MATERIAL FOR THIS TASK:
Content starts

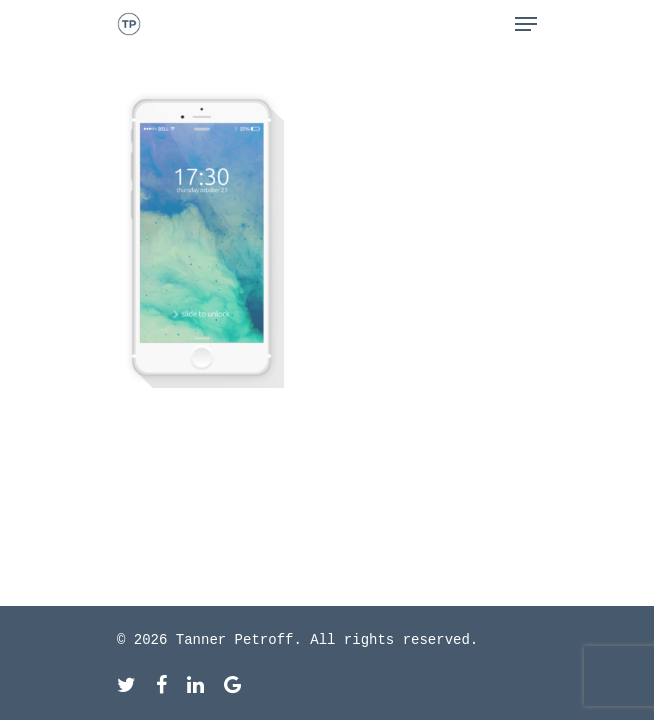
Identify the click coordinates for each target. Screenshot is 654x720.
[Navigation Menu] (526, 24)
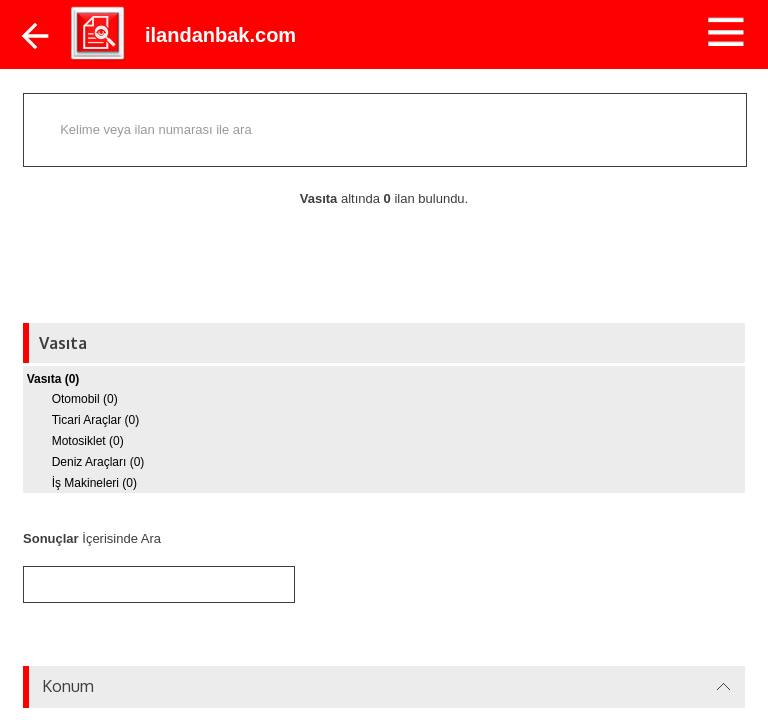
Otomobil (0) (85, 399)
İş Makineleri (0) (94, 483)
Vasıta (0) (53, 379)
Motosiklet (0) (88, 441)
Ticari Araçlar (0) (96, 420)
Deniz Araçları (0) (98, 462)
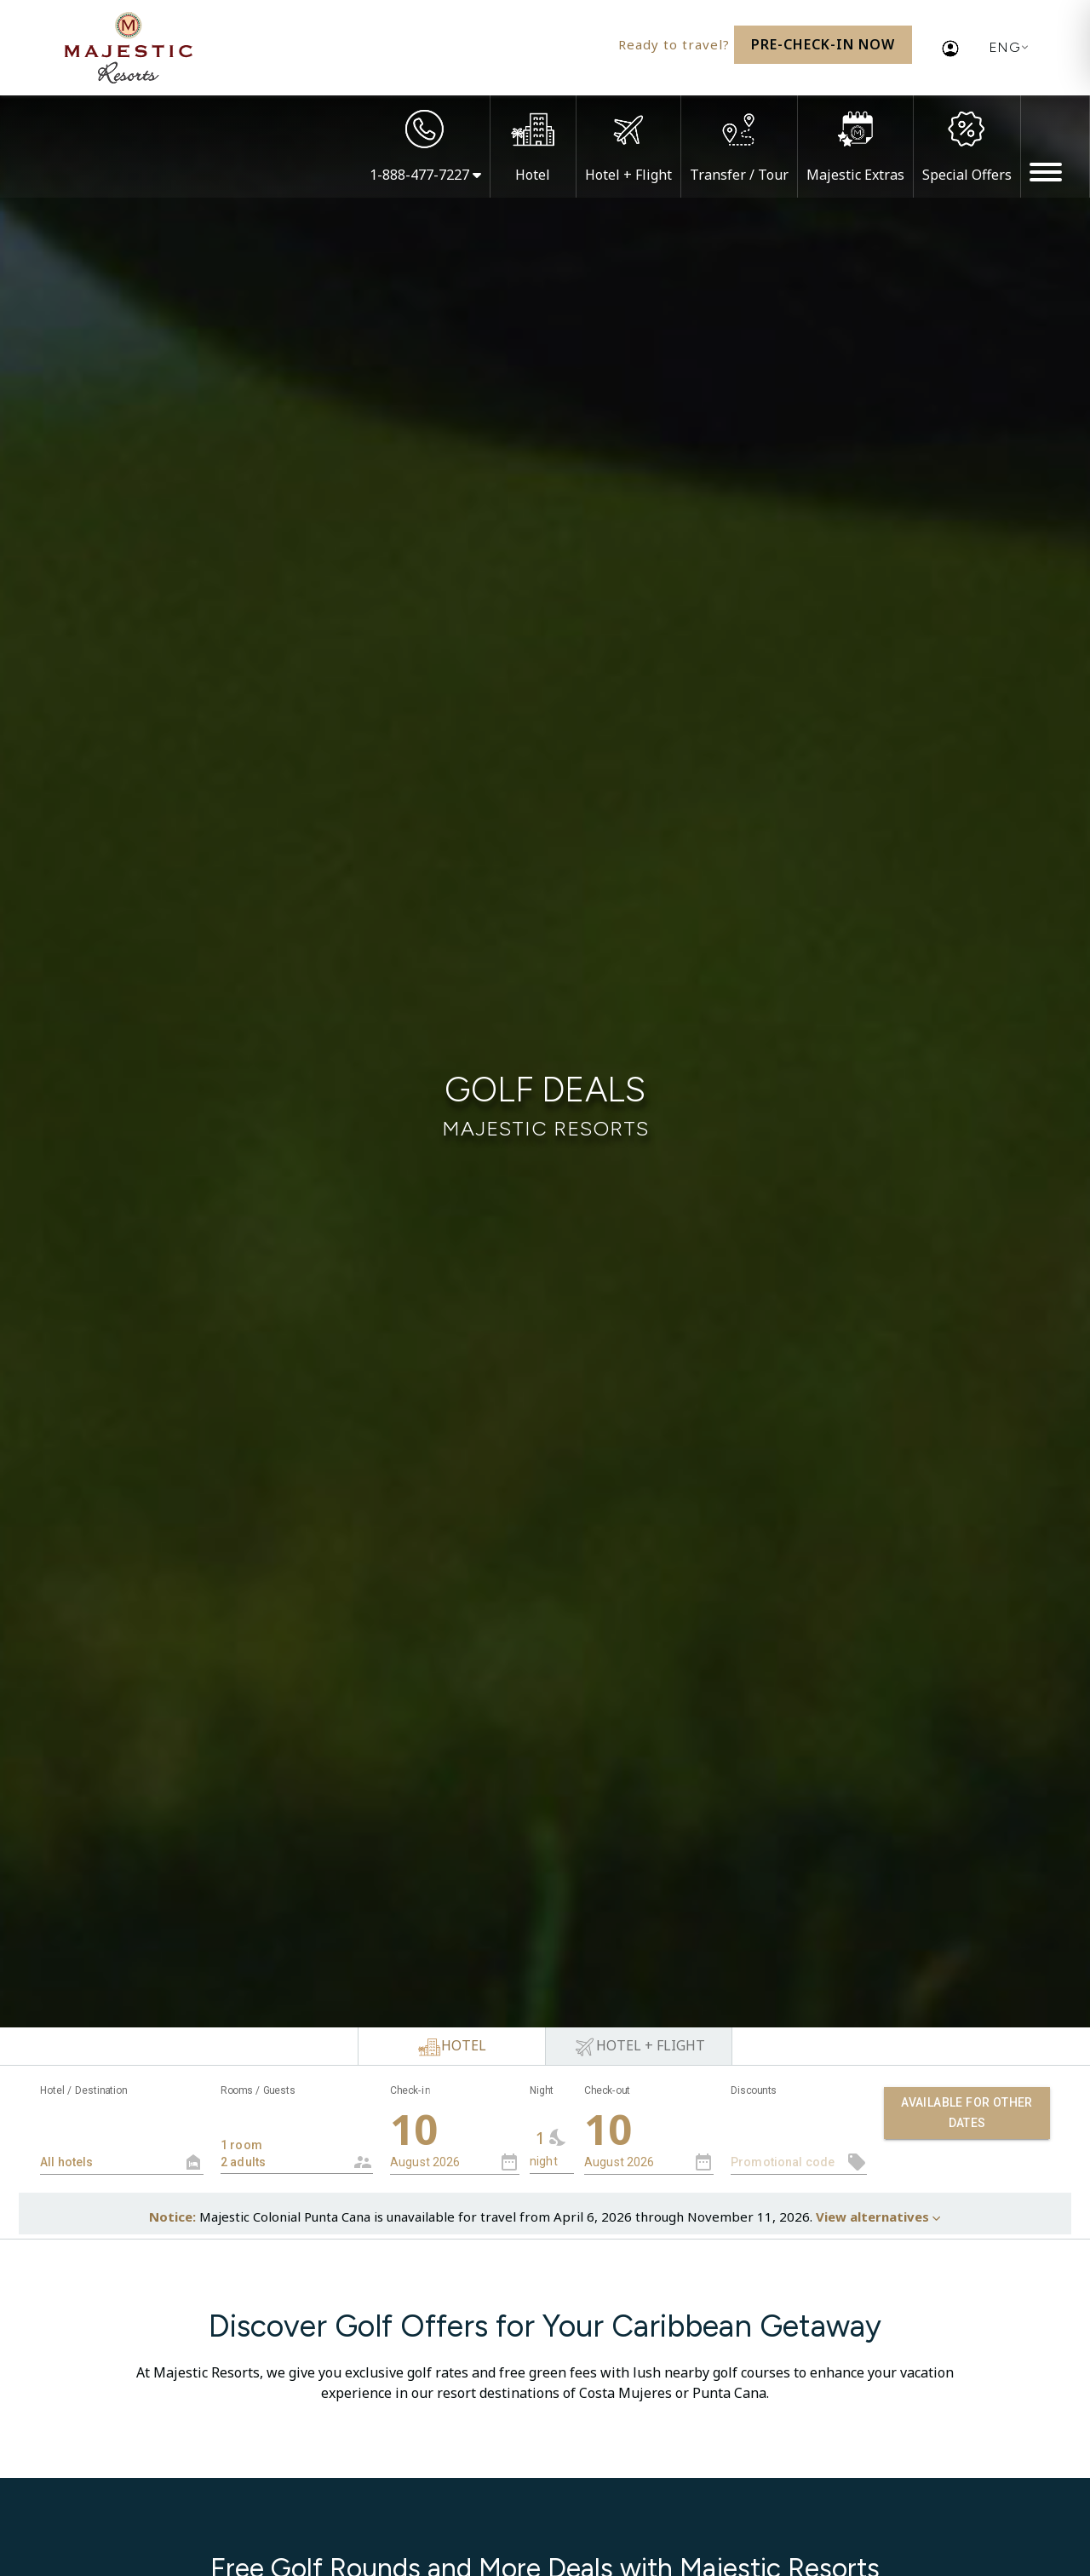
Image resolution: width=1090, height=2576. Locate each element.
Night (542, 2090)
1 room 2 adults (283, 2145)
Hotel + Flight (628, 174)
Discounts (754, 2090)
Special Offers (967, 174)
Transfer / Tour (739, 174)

Content ends

WHAT YOU WILL DO: Go to the line in the listing above that has "Night (542, 2090)" in it. Set down that line and each one after it, exactly.

WRITTEN RESPONSE:
Night (542, 2090)
1 room 2 adults (283, 2145)
Hotel + Flight (628, 174)
Discounts (754, 2090)
Special Offers (967, 174)
Transfer / Tour (739, 174)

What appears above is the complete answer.